Одному-единственному другу, только одному преданному человеку доктор поведал всю правду о своей девочке – сквайру Грешему, пояснив, что этот ребенок не имеет права общаться с детьми Грешемсбери. Доктор также добавил, что подробности рождения Мэри следует сохранить в тайне.
Сквайр позаботился, чтобы никто ничего не узнал и все относились к Мэри Торн, игравшей и учившейся вместе с его детьми, так, будто она ничем от них не отличалась. На самом же деле сквайр любил Мэри даже больше других детей, а после случая с мадемуазель Ларон заявил, что готов немедленно посадить ее на скамью мировых судей, чем вызвал острое недовольство леди Арабеллы.
Жизнь продолжалась, не требуя сложных размышлений, до тех пор, пока сегодня, в двадцать один год, племянница не спросила прямо о своем положении в обществе и о том, из какого сословия должен быть ее муж, если она надумает вступить в брак.

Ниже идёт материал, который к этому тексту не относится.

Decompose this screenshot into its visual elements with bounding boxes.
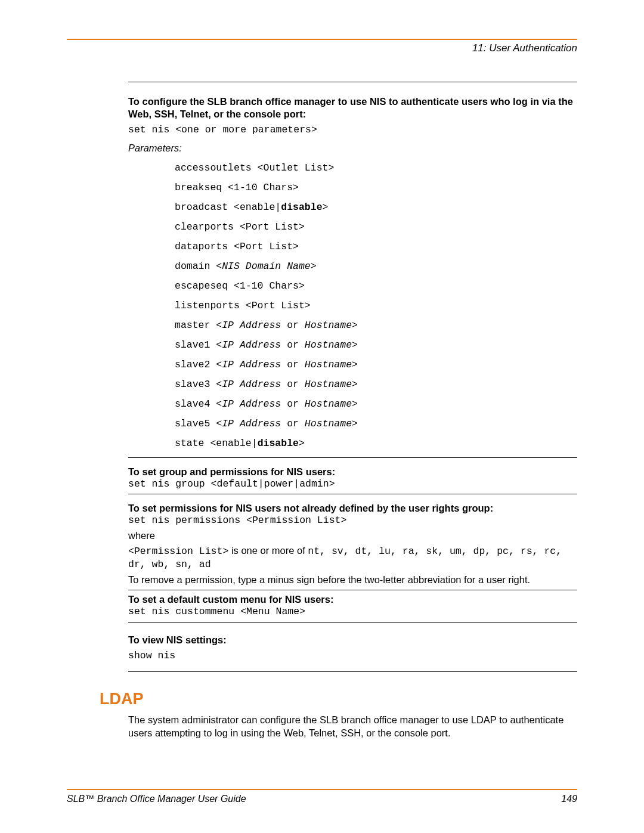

И вот сейчас доктор Торн медленно шел по саду, пытаясь понять, не ошибся ли в чрезмерной заботе о своей Мэри. Что, если, пытаясь вырастить леди, он создал ей тепличные условия и лишил девочку всех законных прав? Что, если в результате она не сможет органично вписаться ни в одно сословие? Насколько правильным было его решение жить вдвоем? Не обладая даром копить и преумножать деньги, доктор Торн по-прежнему оставался далеко не богатым. Да, он смог обеспечить племяннице комфортный быт и, несмотря на конкуренцию со стороны коллег – докторов Филгрейва, Сенчери, Рирчайлда и прочих, – зарабатывал вполне достаточно для удовлетворения скромных потребностей, но у него не было, как у других, более практичных глав семейств, счетов в банке под три процента, на которые Мэри могла бы жить после его смерти. Правда, не так давно он застраховал свою жизнь на восемьсот фунтов – только эта скромная сумма обеспечивала будущее племянницы. С данной точки зрения насколько разумно решение сохранить тайну о столь же близких родственниках со стороны матери, как сам он – родственник со стороны отца? А ведь на том берегу, где когда-то процветала абсолютная бедность, теперь царствовало абсолютное богатство.
Его решение взять девочку себе разве не избавило ее от самых тяжелых условий жизни: унижений работного дома, презрительных насмешек законнорожденных обитателей приюта? Разве не стала Мэри его любимицей, не принесла сердечное утешение, счастье и гордость? Так должен ли он раскрыть ее существование другим, чтобы девочка получила возможность разделить богатство, а вместе с ним грубые манеры и развязное общество неведомых ныне родственников? Он, никогда не поклонявшийся богатству ради самого себя, презиравший золотого идола и всегда учивший презрению Мэри, должен ли он при первом же возникшем искушении признать несостоятельность своей жизненной позиции?
И все же кто захочет жениться на бесприданнице неведомого происхождения, если она не только принесет в семью свою бедность, но и передаст детям дурную кровь? Для него самого – доктора Торна, уже создавшего карьеру, обладавшего собственным именем и прочным положением в обществе, – не составляло труда придерживаться взглядов, противоречивших мировой практике, но имел ли он право распространять их на племянницу? Захочет ли кто-то жениться на такой девушке? С одной стороны, воспитание и образование мешало Мэри найти избранника среди равных по рождению, а с другой – доктор в этом не сомневался, – она никогда не ответит на чувства мужчины, не поставив его в известность о том, что точно знала или хотя бы предполагала о своем происхождении.